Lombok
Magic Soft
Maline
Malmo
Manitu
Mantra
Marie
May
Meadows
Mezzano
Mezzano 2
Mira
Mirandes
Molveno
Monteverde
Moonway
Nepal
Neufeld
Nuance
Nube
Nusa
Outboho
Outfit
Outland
------------------------------------------------------------
Reproduce each entry from the records above, character for character.

Answer space:
Lombok
Magic Soft
Maline
Malmo
Manitu
Mantra
Marie
May
Meadows
Mezzano
Mezzano 2
Mira
Mirandes
Molveno
Monteverde
Moonway
Nepal
Neufeld
Nuance
Nube
Nusa
Outboho
Outfit
Outland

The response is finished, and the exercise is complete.